Сидеть здесь, в неизвестности, в жуткой внешней тишине – разрывы снарядов уже прекратились – и не знать, выстояли ли защитники или все пали, живы ли будут твои дети и ты сама в следующую минуту, или распахнутся двери, чтобы пропустить чудовищ, которые растерзают здесь всех, было тяжелее всего. Дети то успокаивались, то принимались плакать.
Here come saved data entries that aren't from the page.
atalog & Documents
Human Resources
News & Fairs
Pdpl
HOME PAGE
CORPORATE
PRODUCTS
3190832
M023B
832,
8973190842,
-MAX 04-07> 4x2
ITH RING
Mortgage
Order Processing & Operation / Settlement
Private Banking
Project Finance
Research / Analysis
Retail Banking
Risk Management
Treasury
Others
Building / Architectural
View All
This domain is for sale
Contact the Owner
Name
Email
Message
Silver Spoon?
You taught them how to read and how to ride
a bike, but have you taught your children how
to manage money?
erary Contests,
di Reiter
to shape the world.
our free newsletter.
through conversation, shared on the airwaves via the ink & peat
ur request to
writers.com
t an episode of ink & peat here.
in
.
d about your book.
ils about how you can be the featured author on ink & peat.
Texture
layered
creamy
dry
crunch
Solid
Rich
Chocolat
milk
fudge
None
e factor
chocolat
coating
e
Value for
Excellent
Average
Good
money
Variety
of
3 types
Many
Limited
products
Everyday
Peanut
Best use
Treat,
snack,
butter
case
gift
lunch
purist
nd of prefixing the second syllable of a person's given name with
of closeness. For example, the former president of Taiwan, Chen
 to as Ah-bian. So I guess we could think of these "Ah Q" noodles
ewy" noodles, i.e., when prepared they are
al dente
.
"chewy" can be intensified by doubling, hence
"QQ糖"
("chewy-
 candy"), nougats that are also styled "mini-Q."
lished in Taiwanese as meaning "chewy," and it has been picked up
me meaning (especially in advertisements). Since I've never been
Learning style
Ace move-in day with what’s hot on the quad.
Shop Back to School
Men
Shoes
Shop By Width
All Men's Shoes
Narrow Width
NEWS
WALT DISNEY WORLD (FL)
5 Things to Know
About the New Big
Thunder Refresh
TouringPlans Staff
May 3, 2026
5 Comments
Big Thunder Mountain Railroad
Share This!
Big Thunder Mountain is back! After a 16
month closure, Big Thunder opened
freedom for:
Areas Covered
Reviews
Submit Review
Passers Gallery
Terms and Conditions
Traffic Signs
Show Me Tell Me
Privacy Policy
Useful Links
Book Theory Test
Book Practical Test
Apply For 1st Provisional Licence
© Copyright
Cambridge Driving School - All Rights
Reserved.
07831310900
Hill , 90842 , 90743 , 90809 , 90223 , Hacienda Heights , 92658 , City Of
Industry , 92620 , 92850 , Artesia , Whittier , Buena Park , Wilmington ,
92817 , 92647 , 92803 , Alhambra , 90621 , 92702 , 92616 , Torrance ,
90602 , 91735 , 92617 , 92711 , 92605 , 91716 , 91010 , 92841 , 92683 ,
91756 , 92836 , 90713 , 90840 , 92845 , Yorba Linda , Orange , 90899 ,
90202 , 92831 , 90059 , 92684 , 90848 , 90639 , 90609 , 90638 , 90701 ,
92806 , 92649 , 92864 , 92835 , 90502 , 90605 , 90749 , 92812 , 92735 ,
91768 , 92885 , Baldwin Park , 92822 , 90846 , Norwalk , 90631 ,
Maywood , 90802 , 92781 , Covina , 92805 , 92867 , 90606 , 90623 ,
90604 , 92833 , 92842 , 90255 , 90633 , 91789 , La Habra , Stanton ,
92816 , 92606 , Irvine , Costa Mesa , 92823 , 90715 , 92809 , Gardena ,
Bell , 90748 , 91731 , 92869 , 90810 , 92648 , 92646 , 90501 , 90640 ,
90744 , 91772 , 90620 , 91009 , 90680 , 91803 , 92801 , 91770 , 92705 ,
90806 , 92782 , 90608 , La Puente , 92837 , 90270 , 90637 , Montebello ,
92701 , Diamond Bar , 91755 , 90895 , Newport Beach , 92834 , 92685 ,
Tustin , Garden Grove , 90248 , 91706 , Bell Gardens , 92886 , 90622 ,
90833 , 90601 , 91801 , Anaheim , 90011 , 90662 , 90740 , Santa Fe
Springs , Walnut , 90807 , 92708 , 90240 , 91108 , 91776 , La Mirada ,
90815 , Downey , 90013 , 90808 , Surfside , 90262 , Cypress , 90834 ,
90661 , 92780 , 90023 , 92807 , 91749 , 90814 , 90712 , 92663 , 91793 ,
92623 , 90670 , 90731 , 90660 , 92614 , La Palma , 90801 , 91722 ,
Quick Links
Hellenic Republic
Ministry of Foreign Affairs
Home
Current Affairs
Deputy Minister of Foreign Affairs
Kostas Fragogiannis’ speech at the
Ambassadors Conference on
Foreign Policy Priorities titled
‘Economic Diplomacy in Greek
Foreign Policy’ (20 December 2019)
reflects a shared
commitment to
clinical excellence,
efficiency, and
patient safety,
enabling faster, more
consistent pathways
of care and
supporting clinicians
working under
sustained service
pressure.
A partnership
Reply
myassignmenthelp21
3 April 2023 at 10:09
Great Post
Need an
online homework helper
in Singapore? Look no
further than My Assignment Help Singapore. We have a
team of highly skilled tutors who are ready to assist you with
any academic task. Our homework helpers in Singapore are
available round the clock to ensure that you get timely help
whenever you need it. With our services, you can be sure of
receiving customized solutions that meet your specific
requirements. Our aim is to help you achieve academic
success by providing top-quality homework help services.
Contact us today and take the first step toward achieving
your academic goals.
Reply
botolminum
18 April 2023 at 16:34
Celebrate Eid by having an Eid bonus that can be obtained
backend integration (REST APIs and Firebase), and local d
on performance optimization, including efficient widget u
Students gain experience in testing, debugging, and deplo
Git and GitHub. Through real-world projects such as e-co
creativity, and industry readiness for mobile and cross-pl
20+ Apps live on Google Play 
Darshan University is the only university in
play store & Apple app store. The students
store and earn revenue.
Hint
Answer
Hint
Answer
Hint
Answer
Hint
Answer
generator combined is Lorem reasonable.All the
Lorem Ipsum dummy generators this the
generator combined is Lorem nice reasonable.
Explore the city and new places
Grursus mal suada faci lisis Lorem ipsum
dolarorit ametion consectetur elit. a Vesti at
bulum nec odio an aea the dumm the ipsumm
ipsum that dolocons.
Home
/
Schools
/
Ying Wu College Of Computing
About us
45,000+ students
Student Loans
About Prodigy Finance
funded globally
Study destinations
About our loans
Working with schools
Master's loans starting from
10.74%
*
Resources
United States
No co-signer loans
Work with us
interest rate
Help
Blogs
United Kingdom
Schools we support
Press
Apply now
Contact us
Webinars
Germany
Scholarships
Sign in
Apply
И дядю Сашу теперь не вспоминали – не верили уже, что придет.

Но Катя знала: если бы он мог – он бы пришел.

Сидеть становилось все невыносимее, электрический холод в теле стал стрелять по рукам, по ногам, пробегать по спине, девочки плакали все сильнее, и чтобы успокоить дочерей, да и себя, Катя закрыла глаза и принялась неслышно напевать старую бабушкину колыбельную, не переставая раскачиваться:

– Кери-кар, ребятки,

Детки-воронятки,

Ночь накроет нас крылом,

Словно ворон мудрый сном,

Станем мы во сне летать,

Будут хвори пропадать,

Знаний наберемся,

Тенью обернемся,

Спи, ты мойребенок,

Спи, мой вороненок…

Она качалась и качалась, пела и пела, а желание встать и бежать куда-то, туда, откуда пахнет кровью и болью, все усиливалось, и она пела все громче – пока не поняла, что дети обмякли у нее под руками, а в отсеке наступила мертвая тишина.